Extensions, Version Compatibility and Upgrade

What is missing is what happens to my extensions that have been created with earlier versions of the client or server SDK.

I have upgraded my extensions from 3.x to 4.x over the years. My experience so far is that it always was a smooth transition. I have seen very little changes in the API, some few deprecated classes. The only major changes I have seen are new API’s and in RTC 3.x permission aware read access. It is necessary to think about unavailable read access in RTC 3.x or higher. In RTC 2.0 there was no read access restrictions and you could always read any data. Make sure your RTC extension does not run in an environment that violates the assumptions made when it was created.

To upgrade, I usually set up a new development workspace (I am now working with 4.0.1 and looking into going to 4.0.3 see ). I usually load or import my extensions created with older SDK versions and make sure they do compile, debug or test them quickly. I would create the update site from this version and deploy it.

Avoiding Version Dependencies in Extensions

However, it is not always necessary to do this. If you make sure there is no version conflict in the required plug-in dependencies, a plug in created in an earlier version should run in a newer version, unless there are breaking API changes such as classes or packages renamed or made unavailable.

I just built the Build On State Change Participant from the RTC Extensions Workshop with and deployed it in 4.0.3 client and server. It worked as expected in both the client as well as the server without rebuild. The dependencies in the Example don’t specify a version number they require and therefore the deployment is not rejected.

However, since there can be API changes in newer versions, it is a good practice to test your extensions with a newer SDK anyway.

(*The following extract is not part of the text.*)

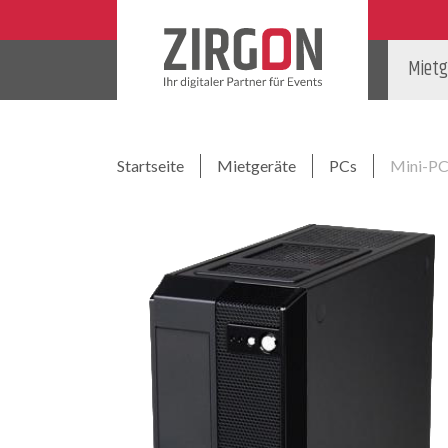
Mietg
Startseite
Mietgeräte
PCs
Mini-PC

RTC supports N-1 compatibility between clients and servers, but not N+1 compatibility. If you have client extension or Plain Java Client Libraries based automation, the versions used should be equal or less than the server versions used.

Eclipse Extensions based on the SDK can be made somewhat version independent as long as there are no API changes that break the interface contracts.

As always I hope this information is useful to others and helps them with deploying their RTC or CLM solution.